» **Material for this task**:
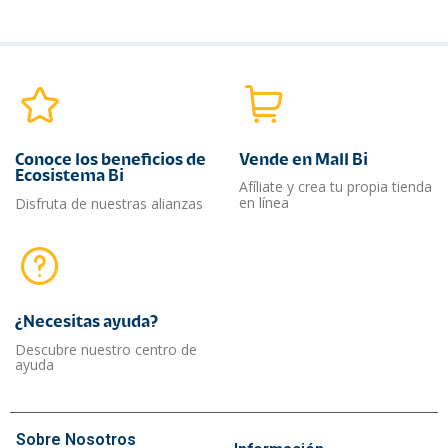
Conoce los beneficios de
Vende en Mall Bi
Ecosistema Bi
Afíliate y crea tu propia tienda
en línea
Disfruta de nuestras alianzas
¿Necesitas ayuda?​
Descubre nuestro centro de
ayuda
Sobre Nosotros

» **What the task requires**: Would you please output the listing above exactly, leaving out the pictures?

» **Answer for this exercise**:
Conoce los beneficios de
Vende en Mall Bi
Ecosistema Bi
Afíliate y crea tu propia tienda
en línea
Disfruta de nuestras alianzas
¿Necesitas ayuda?​
Descubre nuestro centro de
ayuda
Sobre Nosotros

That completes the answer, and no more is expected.